Today’s hearing comes exactly one month after Barbier rejected a similar request from BP to halt payments by the administrator.
“BP’s interpretation injects a subjective notion of alternative causation and a degree of complexity that are contrary to the settlement’s terms,” Barbier said in his March 5 ruling.
BP was aware that the terms of the settlement agreement could produce “false positives,” Barbier said, citing a letter from a company executive to Juneau in September.
Such results are an “inevitable concomitant of an objective, quantitative, data-based test,” BP lawyer Mark Holstein said in the letter, according to Barbier.
BP has appealed that decision and filed a separate lawsuit against Juneau and the Deepwater Horizon Court Supervised Settlement Program over payments. Today’s hearing considered both the injunction request and the new lawsuit.
BP last night asked Barbier to put a hold on payments until its appeal of his order is heard.
“Granting a stay pending appeal will inflict little or no harm on claimants as they are not harmed by forgoing undeserved payments,” company lawyers said in a filing. Barbier rejected this request as well after today’s hearing.
A nonjury trial over liability for the spill and explosion began before Barbier Feb. 25 in federal court in New Orleans. Barbier will determine responsibility for the disaster and whether any of the companies acted with willful or wanton misconduct or reckless indifference -- the legal requirement for establishing gross negligence.
Last year’s settlement didn’t include damage claims by financial institutions, casinos and companies claiming harm from the Obama administration’s deep-water drilling moratorium, which was imposed after the spill. It also didn’t include claims by the U.S. government and the states of Louisiana and Alabama.
Lawyers suing the company claim BP underestimated the cost of the settlement.
“The uncapped nature of the potential payments was a seminal feature of the settlement agreement,” victims’ lawyers said in an April 1 filing. “Simply because the value of the overall payments in certain industries exceeds what BP estimated does not make the individual claims ‘fictitious,’” they said.
Juneau’s decisions have already exposed BP “to hundreds of millions of dollars in fictitious ‘losses’ that were never contemplated by the agreement,” the London-based oil company said in court papers last month.

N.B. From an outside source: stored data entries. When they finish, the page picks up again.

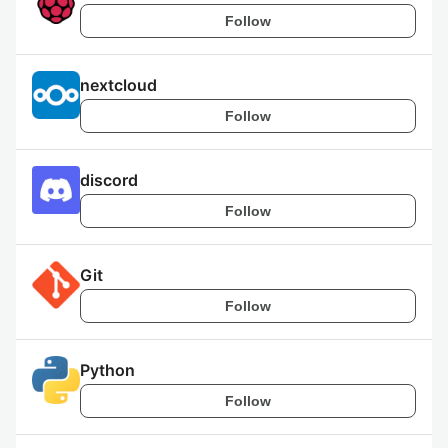
Follow
nextcloud
Follow
discord
Follow
Git
Follow
Python
Follow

“Although the ultimate exposure is at this time inestimable, it grows daily and could cost BP billions,” BP said in the filing.
Juneau ruled that he would measure revenue when it was received rather than when it was earned, BP complained last month. This meant that a contractor filing a claim could show a “fictitious” decline in revenue, “even though it earned the same amount for the same job performed one year earlier,” the company said.
BP said Juneau’s “rewriting” stretched the settlement accord to include claims the oil company never contemplated paying. The company said the “non-existent losses are most prevalent” in the agriculture, construction, professional services, real estate, manufacturing, wholesale trade and retail industries.
BP said two-thirds of all business economic-loss payments larger than $75,000 have been based on “flawed data.” The company also contends that more than 1,200 payments have been made to claimants in the agriculture, construction and professional services industries that are too remote from the area impacted by the spill to qualify for compensation.
BP is protesting a structure for payments of economic loss that it knew about and accepted, victims’ lawyers said in court papers. Claimants are using comparable months to determine losses, as per the settlement, and counting revenue when they receive it, the lawyers contend.
“The injunction BP seeks would itself violate the express terms of the settlement and trust agreements that BP negotiated, agreed to, and supported,” the victims’ lawyers said in the April 1 filing. “BP is effectively asking the court to enjoin itself.”
The case is In re Oil Spill by the Oil Rig Deepwater Horizon in the Gulf of Mexico on April 20, 2010, 10-md-02179, U.S. District Court, Eastern District of Louisiana (New Orleans).